Pagination metadata in response in Rest API - Time & Space Complexity
When a REST API sends pagination metadata, it helps clients know how many pages or items exist.
We want to understand how the time to prepare this metadata changes as the data size grows.
Analyze the time complexity of the following code snippet.
// Example: Prepare pagination metadata
function getPaginationMetadata(totalItems, itemsPerPage) {
const totalPages = Math.ceil(totalItems / itemsPerPage);
return {
totalItems: totalItems,
itemsPerPage: itemsPerPage,
totalPages: totalPages
};
}
This code calculates total pages and returns metadata for pagination.
Identify the loops, recursion, array traversals that repeat.
- Primary operation: Simple arithmetic calculations (division and ceiling).
- How many times: Exactly once per request, no loops or repeated steps.
Explain the growth pattern intuitively.
| Input Size (totalItems) | Approx. Operations |
|---|---|
| 10 | 3 (division, ceiling, return) |
| 100 | 3 (same as above) |
| 1000 | 3 (same as above) |
Pattern observation: The number of operations stays the same no matter how many items there are.
Time Complexity: O(1)
This means the time to prepare pagination metadata does not grow with the number of items.
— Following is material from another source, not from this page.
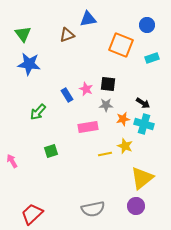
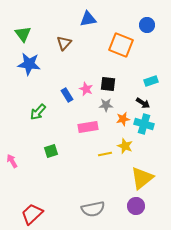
brown triangle: moved 3 px left, 8 px down; rotated 28 degrees counterclockwise
cyan rectangle: moved 1 px left, 23 px down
[X] Wrong: "Calculating pagination metadata takes longer as the number of items grows because it processes each item."
[OK] Correct: The code only uses total counts and simple math, so it does not look at each item individually.
Understanding that pagination metadata calculation is quick and constant time helps you explain efficient API design clearly and confidently.
"What if the code also counted items by scanning a list instead of using a total count? How would the time complexity change?"